» **Assignment**: Within the records, find every line that includes the word "size" and copy it.

(Page images and extracted text)
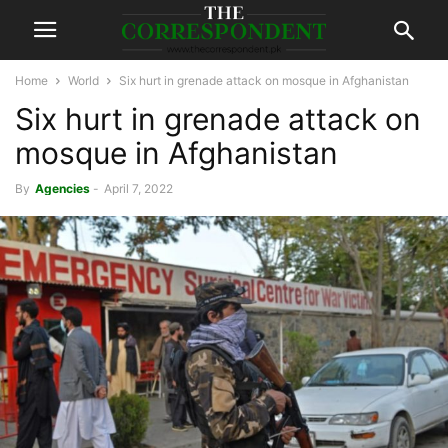
Home
World
Six hurt in grenade attack on mosque in Afghanistan
Six hurt in grenade attack on
mosque in Afghanistan
By
Agencies
-
April 7, 2022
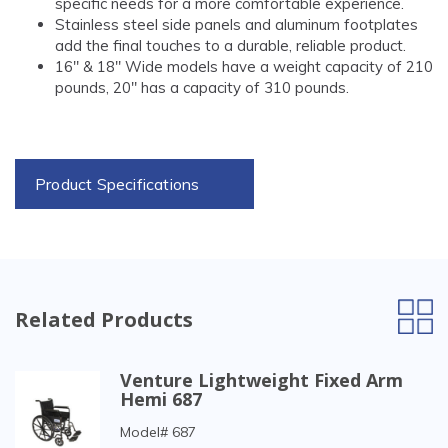
specific needs for a more comfortable experience.
Stainless steel side panels and aluminum footplates
add the final touches to a durable, reliable product.
16" & 18" Wide models have a weight capacity of 210
pounds, 20" has a capacity of 310 pounds.
Product Specifications
Related Products
Venture Lightweight Fixed Arm
Hemi 687
Model# 687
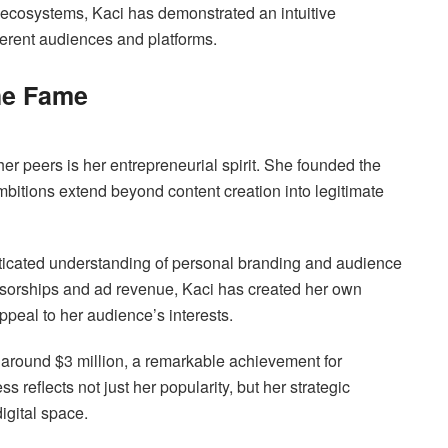
 ecosystems, Kaci has demonstrated an intuitive
ferent audiences and platforms.
he Fame
er peers is her entrepreneurial spirit. She founded the
bitions extend beyond content creation into legitimate
sticated understanding of personal branding and audience
nsorships and ad revenue, Kaci has created her own
ppeal to her audience’s interests.
 around $3 million, a remarkable achievement for
 reflects not just her popularity, but her strategic
igital space.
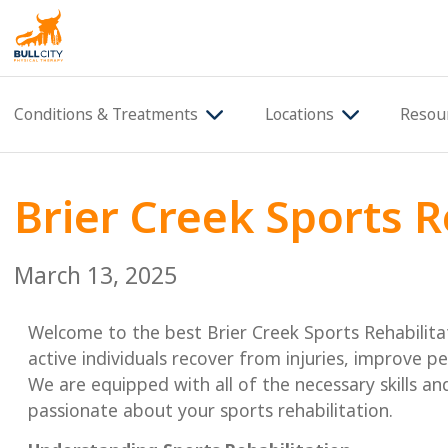
BullCity
Conditions & Treatments
Locations
Resou
Brier Creek Sports R
March 13, 2025
Welcome to the best Brier Creek Sports Rehabilita
active individuals recover from injuries, improve p
We are equipped with all of the necessary skills a
passionate about your sports rehabilitation.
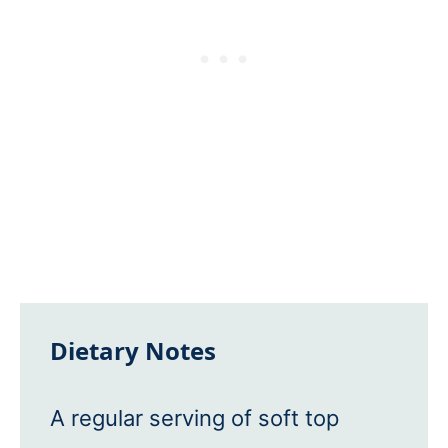
Dietary Notes
A regular serving of soft top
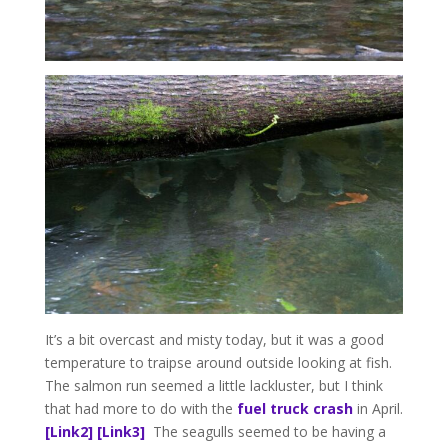
It’s a bit overcast and misty today, but it was a good
temperature to traipse around outside looking at fish.
The salmon run seemed a little lackluster, but I think
that had more to do with the
fuel truck crash
in April.
[Link2]
[Link3]
The seagulls seemed to be having a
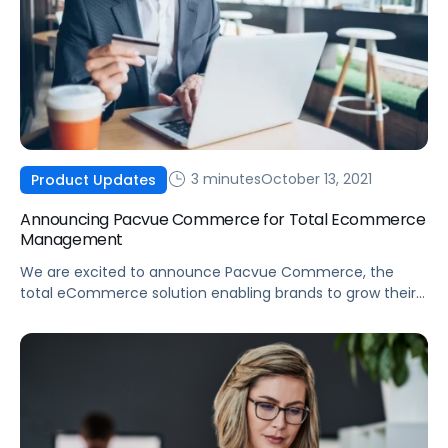
3 minutes
October 13, 2021
Product Updates
Announcing Pacvue Commerce for Total Ecommerce
Management
We are excited to announce Pacvue Commerce, the
total eCommerce solution enabling brands to grow their
business across online marketplaces.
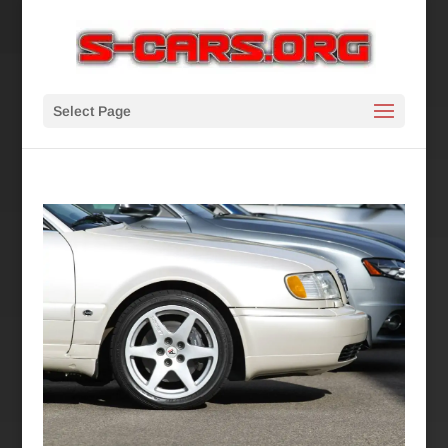
Select Page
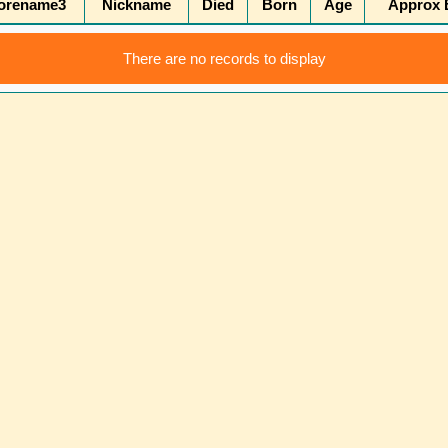
orename3
Nickname
Died
Born
Age
Approx B
There are no records to display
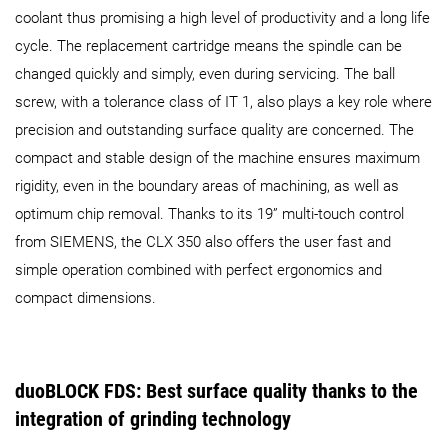
coolant thus promising a high level of productivity and a long life
cycle. The replacement cartridge means the spindle can be
changed quickly and simply, even during servicing. The ball
screw, with a tolerance class of IT 1, also plays a key role where
precision and outstanding surface quality are concerned. The
compact and stable design of the machine ensures maximum
rigidity, even in the boundary areas of machining, as well as
optimum chip removal. Thanks to its 19” multi-touch control
from SIEMENS, the CLX 350 also offers the user fast and
simple operation combined with perfect ergonomics and
compact dimensions.
duoBLOCK FDS: Best surface quality thanks to the
integration of grinding technology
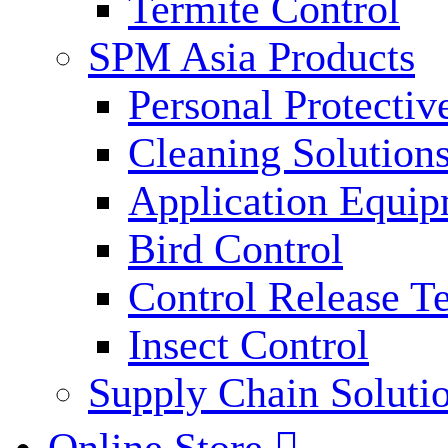
Termite Control
SPM Asia Products
Personal Protecti
Cleaning Solution
Application Equi
Bird Control
Control Release T
Insect Control
Supply Chain Soluti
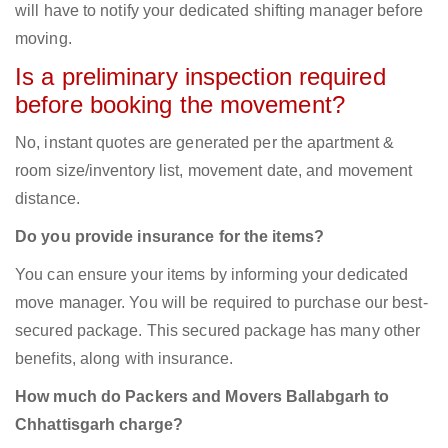
will have to notify your dedicated shifting manager before
moving.
Is a preliminary inspection required
before booking the movement?
No, instant quotes are generated per the apartment &
room size/inventory list, movement date, and movement
distance.
Do you provide insurance for the items?
You can ensure your items by informing your dedicated
move manager. You will be required to purchase our best-
secured package. This secured package has many other
benefits, along with insurance.
How much do Packers and Movers Ballabgarh to
Chhattisgarh charge?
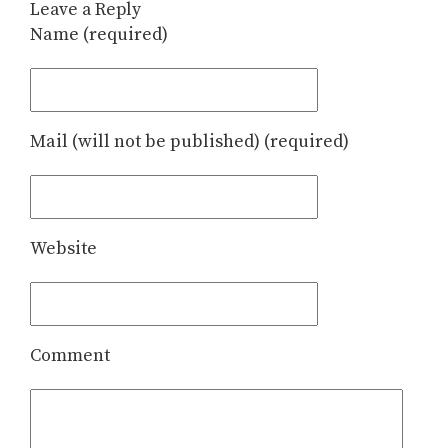
Leave a Reply
Name (required)
Mail (will not be published) (required)
Website
Comment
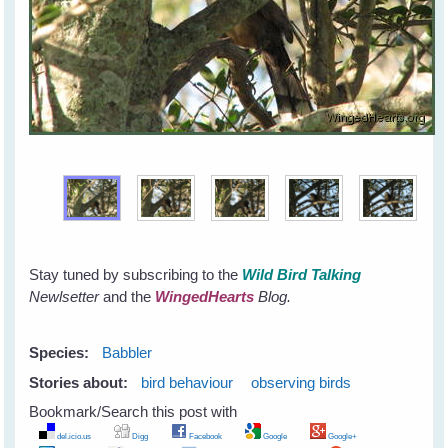
Stay tuned by subscribing to the
Wild Bird Talking
Newlsetter
and the
WingedHearts
Blog.
Species:
Babbler
Stories about:
bird behaviour
observing birds
Bookmark/Search this post with
del.icio.us
Digg
Facebook
Google
Google+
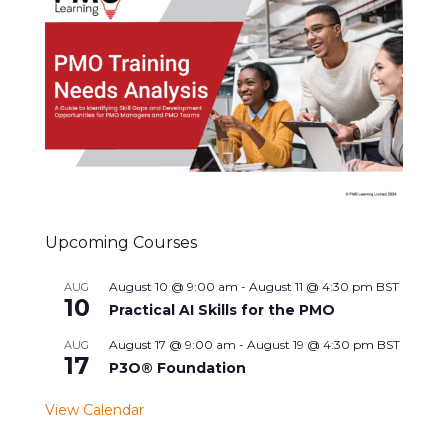
Upcoming Courses
August 10 @ 9:00 am
-
August 11 @ 4:30 pm
BST
AUG
10
Practical AI Skills for the PMO
August 17 @ 9:00 am
-
August 19 @ 4:30 pm
BST
AUG
17
P3O® Foundation
View Calendar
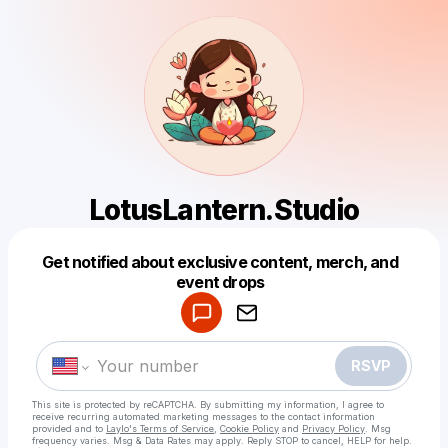
LotusLantern.Studio
Get notified about exclusive content, merch, and
Powered by
event drops
Make a drop like this
RSVP
This site is protected by reCAPTCHA. By submitting my information, I agree to
receive recurring automated marketing messages
to the contact information
provided and to
Laylo's Terms of Service
,
Cookie Policy
and
Privacy Policy
. Msg
frequency varies. Msg & Data Rates may apply. Reply STOP to cancel, HELP for help.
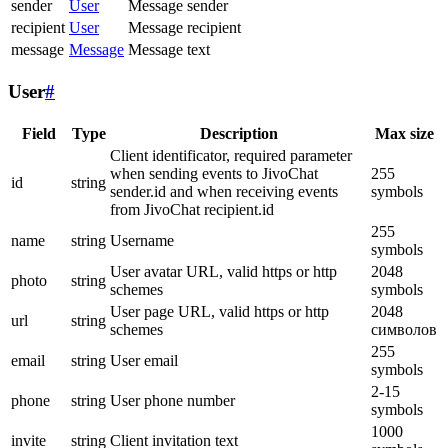
sender
User
Message sender
recipient
User
Message recipient
message
Message
Message text
User
#
Field
Type
Description
Max size
Client identificator, required parameter
when sending events to JivoChat
255
id
string
sender.id and when receiving events
symbols
from JivoChat recipient.id
255
name
string
Username
symbols
User avatar URL, valid https or http
2048
photo
string
schemes
symbols
User page URL, valid https or http
2048
url
string
schemes
символов
255
email
string
User email
symbols
2-15
phone
string
User phone number
symbols
1000
invite
string
Client invitation text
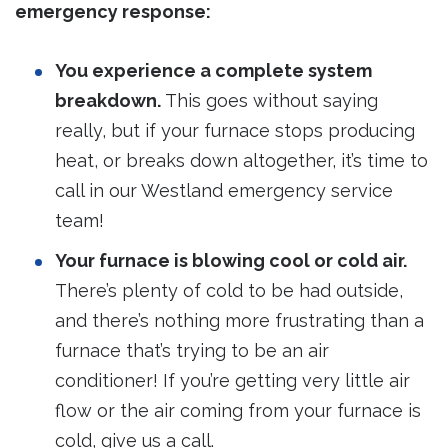
emergency response:
You experience a complete system
breakdown.
This goes without saying
really, but if your furnace stops producing
heat, or breaks down altogether, it’s time to
call in our Westland emergency service
team!
Your furnace is blowing cool or cold air.
There’s plenty of cold to be had outside,
and there’s nothing more frustrating than a
furnace that’s trying to be an air
conditioner! If you’re getting very little air
flow or the air coming from your furnace is
cold, give us a call.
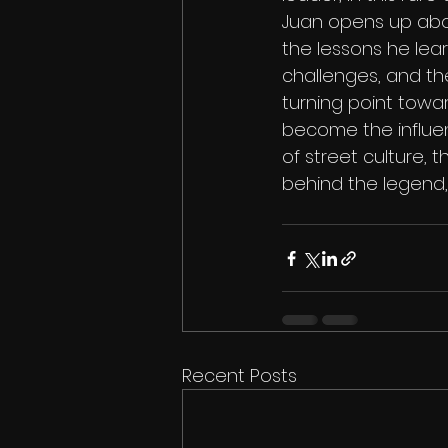
Juan opens up about 
the lessons he lear
challenges, and the
turning point towar
become the influent
of street culture, 
behind the legend, t
Recent Posts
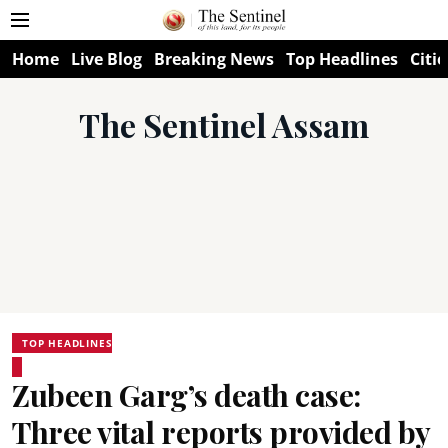
Home
Live Blog
Breaking News
Top Headlines
Citie
The Sentinel Assam
TOP HEADLINES
Zubeen Garg’s death case:
Three vital reports provided by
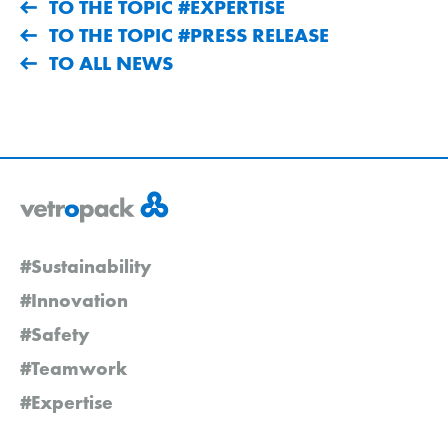
TO THE TOPIC #EXPERTISE
TO THE TOPIC #PRESS RELEASE
TO ALL NEWS
#Sustainability
#Innovation
#Safety
#Teamwork
#Expertise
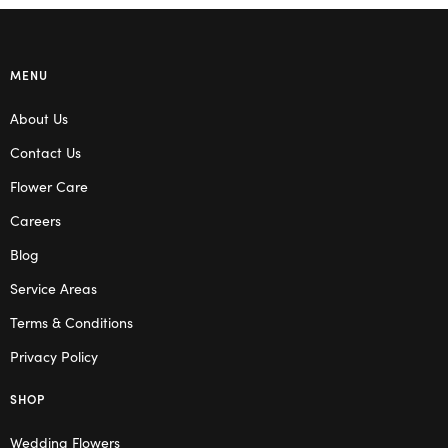
MENU
About Us
Contact Us
Flower Care
Careers
Blog
Service Areas
Terms & Conditions
Privacy Policy
SHOP
Wedding Flowers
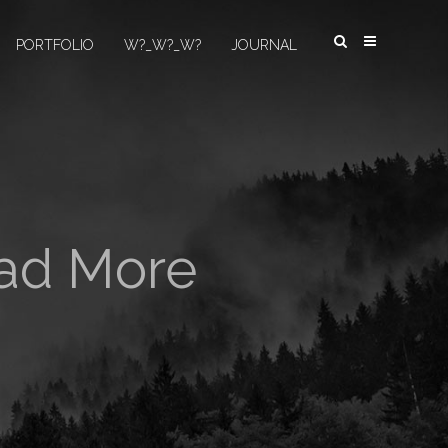
PORTFOLIO
W?_W?_W?
JOURNAL
oad More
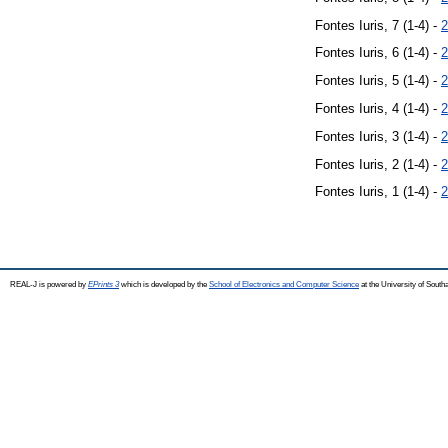
Fontes Iuris, 7 (1-4) -
2
Fontes Iuris, 6 (1-4) -
2
Fontes Iuris, 5 (1-4) -
2
Fontes Iuris, 4 (1-4) -
2
Fontes Iuris, 3 (1-4) -
2
Fontes Iuris, 2 (1-4) -
2
Fontes Iuris, 1 (1-4) -
2
REAL-J is powered by
EPrints 3
which is developed by the
School of Electronics and Computer Science
at the University of Sout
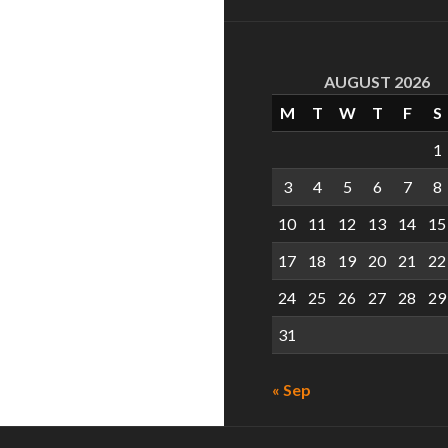
AUGUST 2026
M
T
W
T
F
S
1
3
4
5
6
7
8
10
11
12
13
14
15
17
18
19
20
21
22
24
25
26
27
28
29
31
« Sep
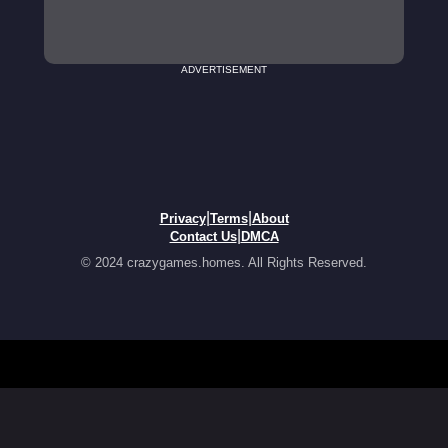
ADVERTISEMENT
|
|
Privacy
Terms
About
|
Contact Us
DMCA
© 2024 crazygames.homes. All Rights Reserved.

» **Answer section**:
room size/inventory list, movement date, and movement
Max size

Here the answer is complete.